◆ **WHAT THE TASK REQUIRES**:
In the records below, find the line containing "For every named" and restate it and all lines after it exactly, through the last line.
-------------------------
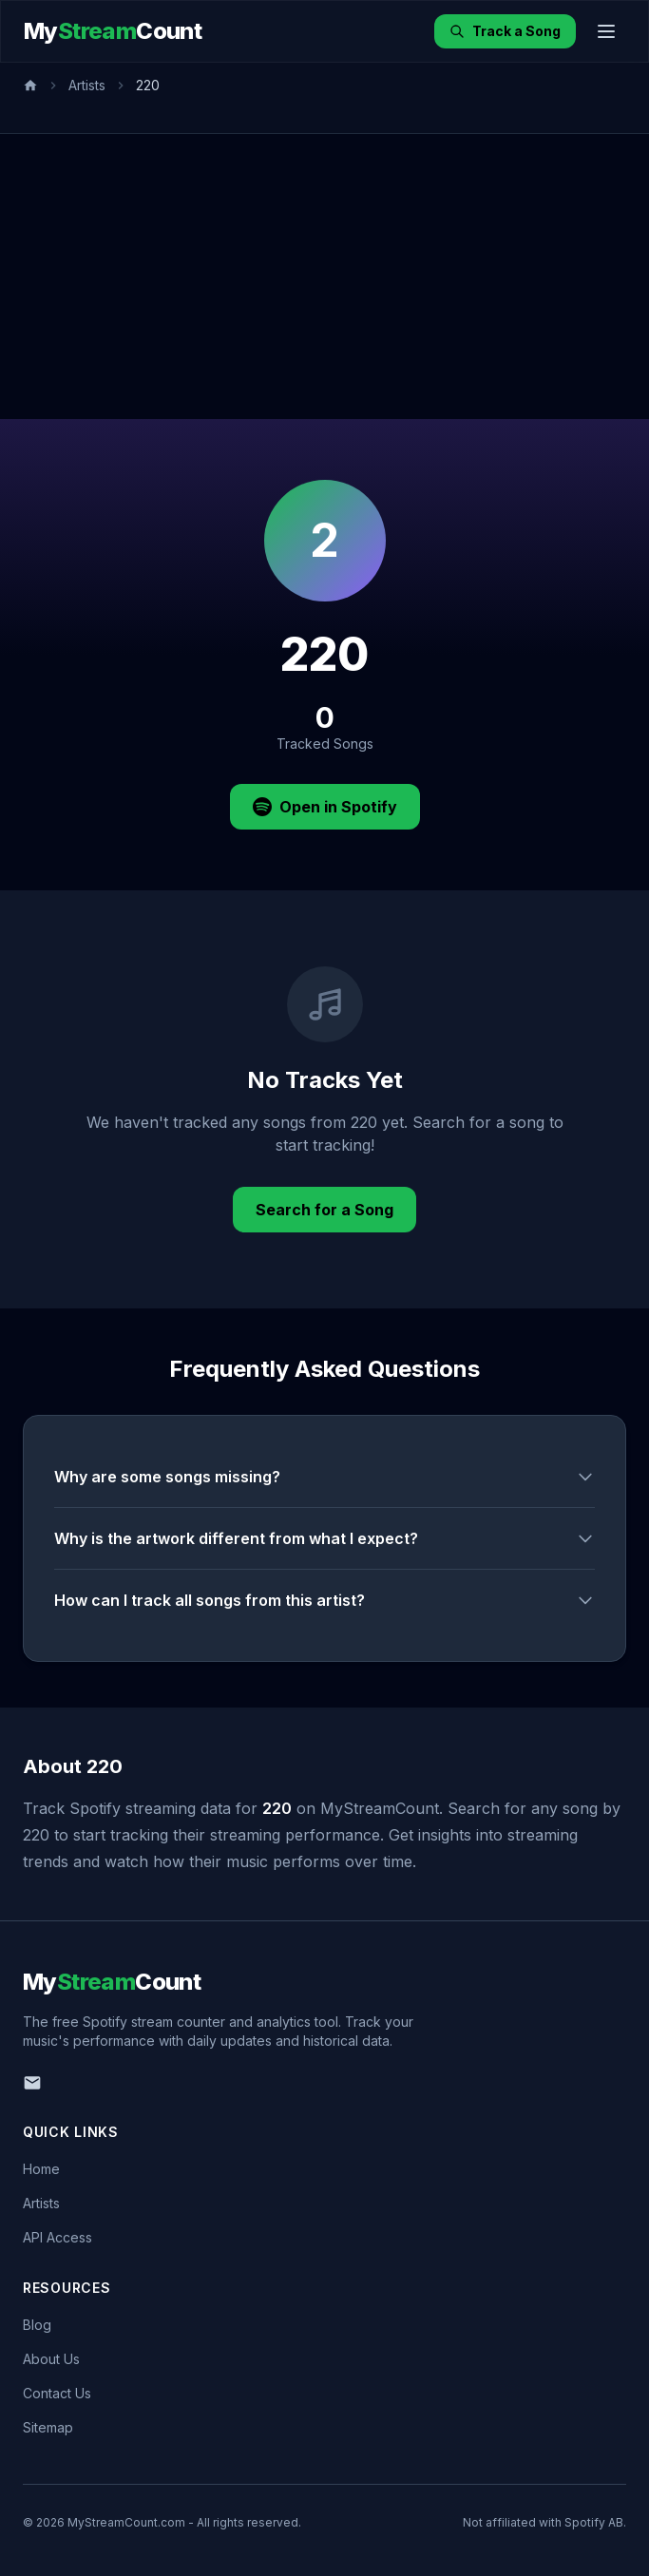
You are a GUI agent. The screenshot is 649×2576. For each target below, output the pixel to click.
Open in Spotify (325, 806)
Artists (86, 85)
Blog (37, 2325)
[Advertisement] (324, 276)
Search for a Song (324, 1209)
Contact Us (57, 2393)
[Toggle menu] (606, 31)
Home (41, 2169)
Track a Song (505, 31)
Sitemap (48, 2427)
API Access (57, 2237)
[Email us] (32, 2082)
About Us (51, 2359)
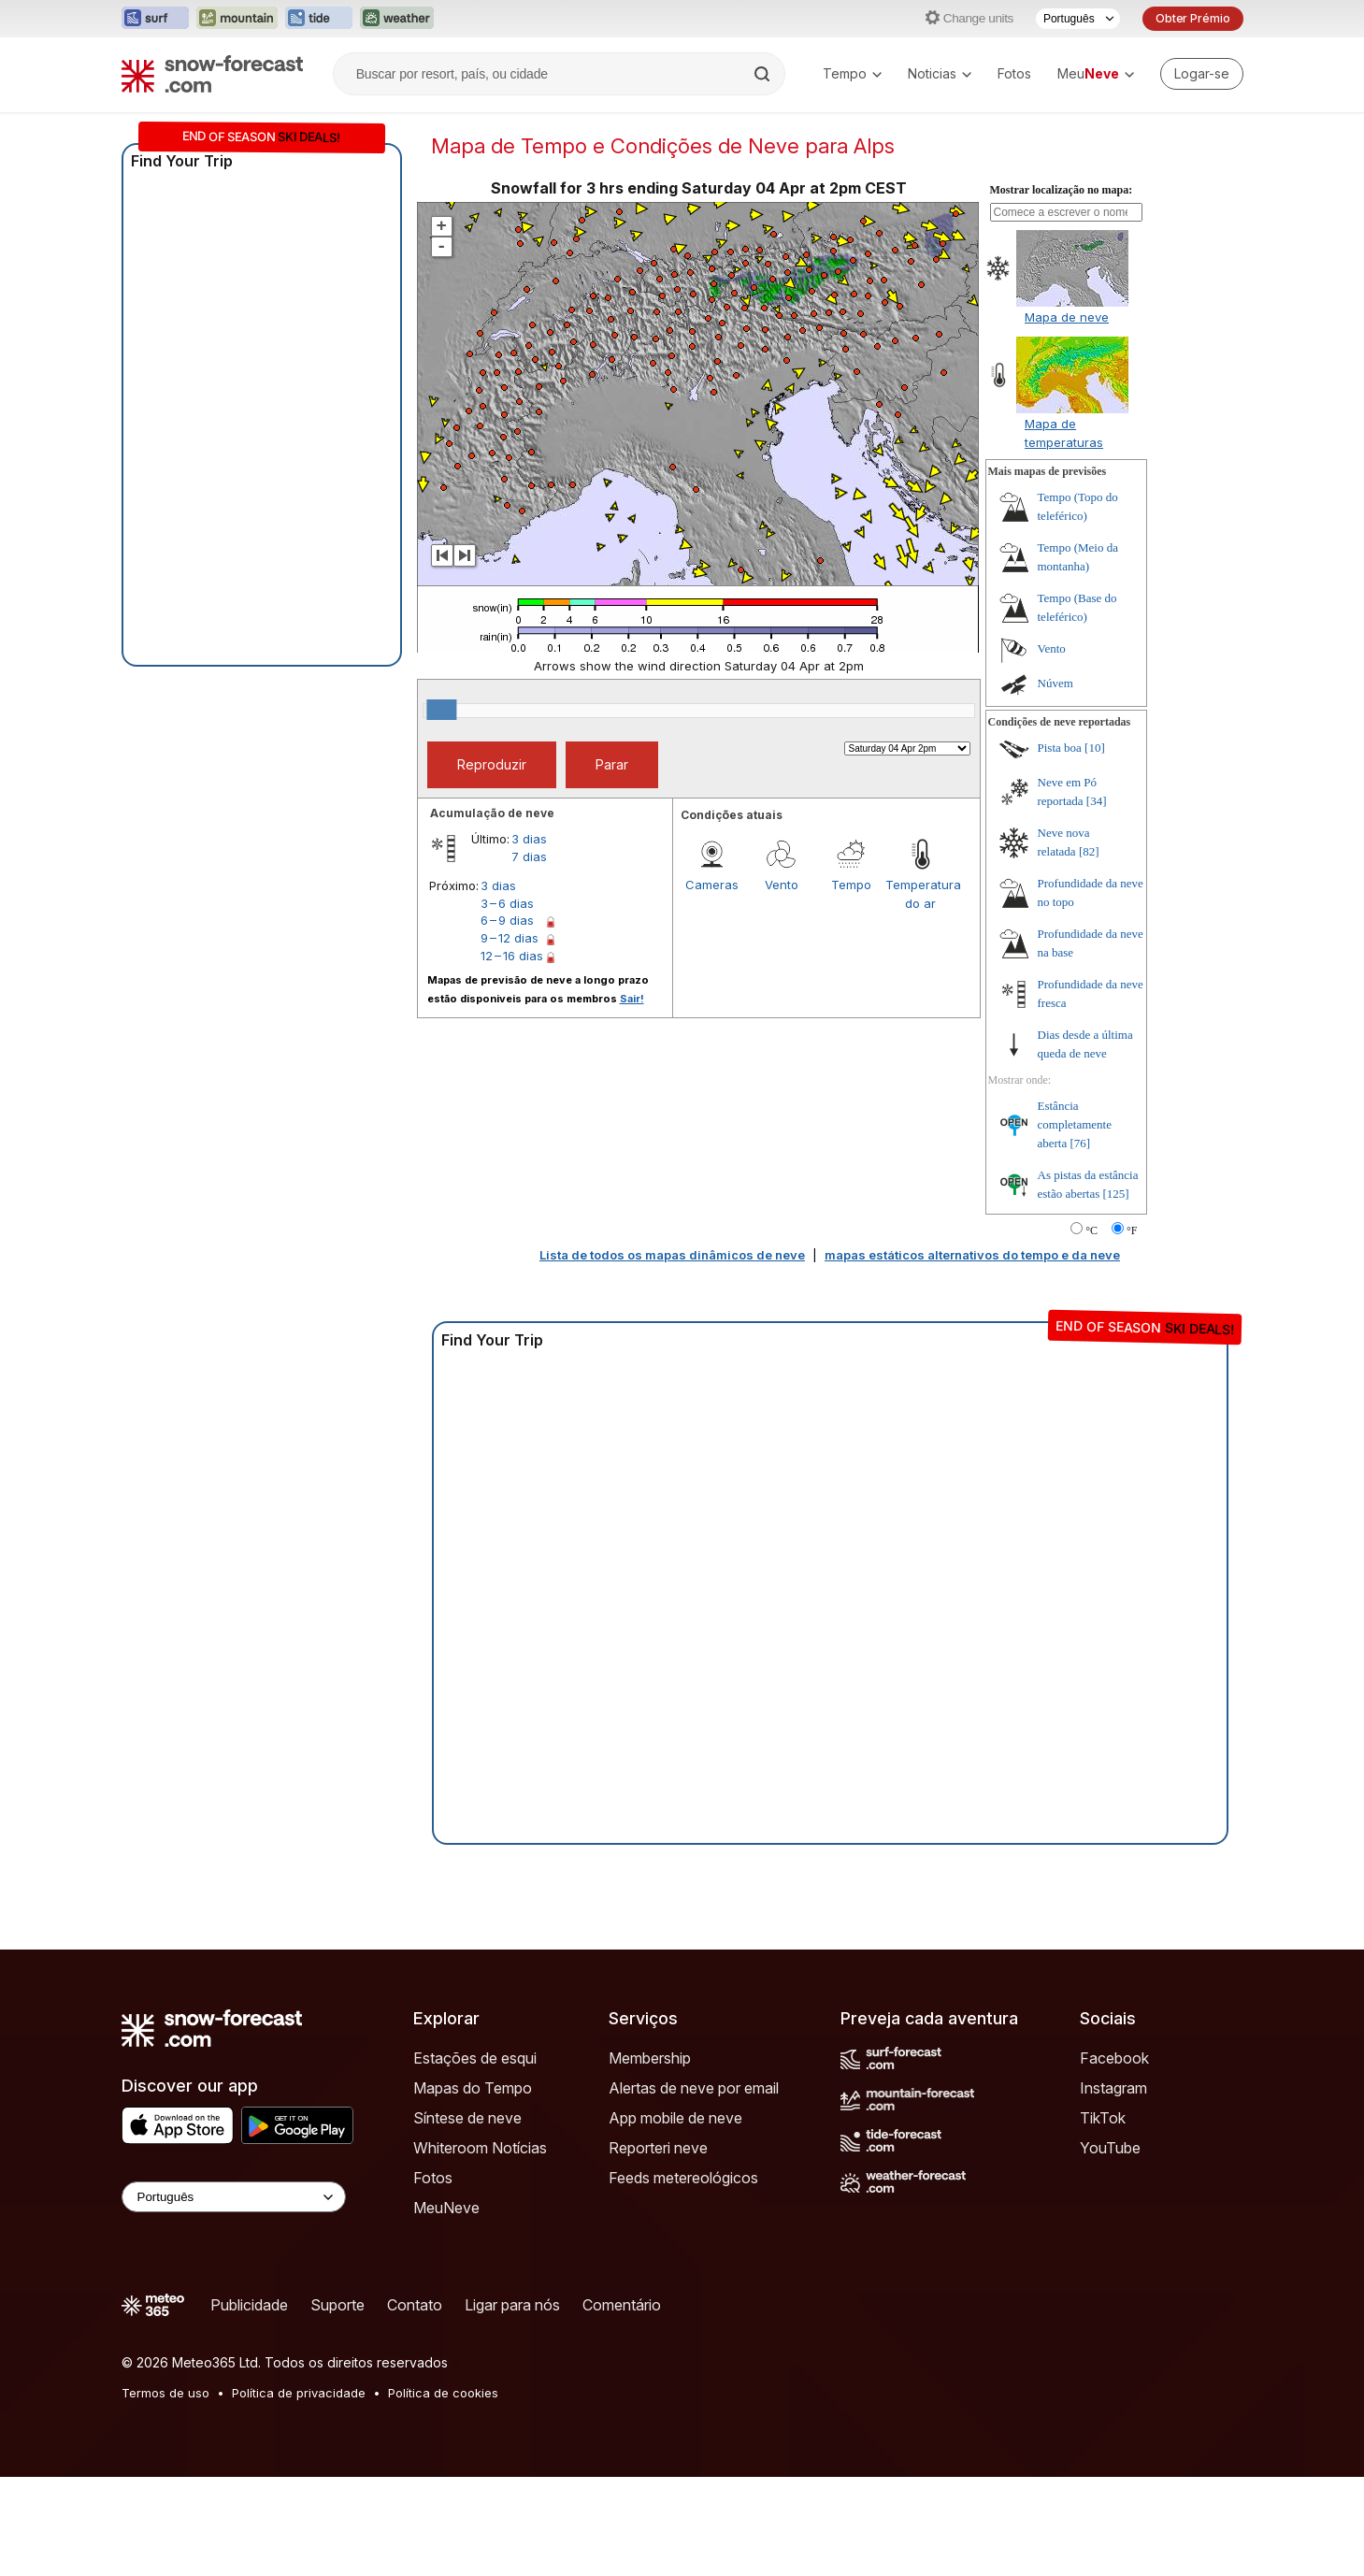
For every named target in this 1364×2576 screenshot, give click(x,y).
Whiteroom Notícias (480, 2247)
-------------------------
◆ **ANSWER TO THE EXERCISE**:
For every named target in this 1364×2576 screenshot, give click(x,y).
Whiteroom Notícias (480, 2247)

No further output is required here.